- [Problem description] From the entries below, return exactly the lines beginning at the one that contains "на продолжительность вашей" and ending at the one that contains "электрооборудованием кузова и электрическими", both of them included, and only those lines.

[Transcribed page contents]
+++++

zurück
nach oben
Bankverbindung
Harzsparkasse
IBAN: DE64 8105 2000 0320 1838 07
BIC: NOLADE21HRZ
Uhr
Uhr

+++++

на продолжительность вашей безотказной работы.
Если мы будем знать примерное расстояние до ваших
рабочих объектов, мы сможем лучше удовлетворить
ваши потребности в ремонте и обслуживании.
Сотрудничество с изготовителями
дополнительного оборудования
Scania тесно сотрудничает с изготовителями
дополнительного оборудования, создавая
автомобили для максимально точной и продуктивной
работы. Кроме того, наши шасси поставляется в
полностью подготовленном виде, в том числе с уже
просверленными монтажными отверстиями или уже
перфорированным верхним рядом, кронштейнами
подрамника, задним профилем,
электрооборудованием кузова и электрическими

+++++

- [Exercise solution]
на продолжительность вашей безотказной работы.
Если мы будем знать примерное расстояние до ваших
рабочих объектов, мы сможем лучше удовлетворить
ваши потребности в ремонте и обслуживании.
Сотрудничество с изготовителями
дополнительного оборудования
Scania тесно сотрудничает с изготовителями
дополнительного оборудования, создавая
автомобили для максимально точной и продуктивной
работы. Кроме того, наши шасси поставляется в
полностью подготовленном виде, в том числе с уже
просверленными монтажными отверстиями или уже
перфорированным верхним рядом, кронштейнами
подрамника, задним профилем,
электрооборудованием кузова и электрическими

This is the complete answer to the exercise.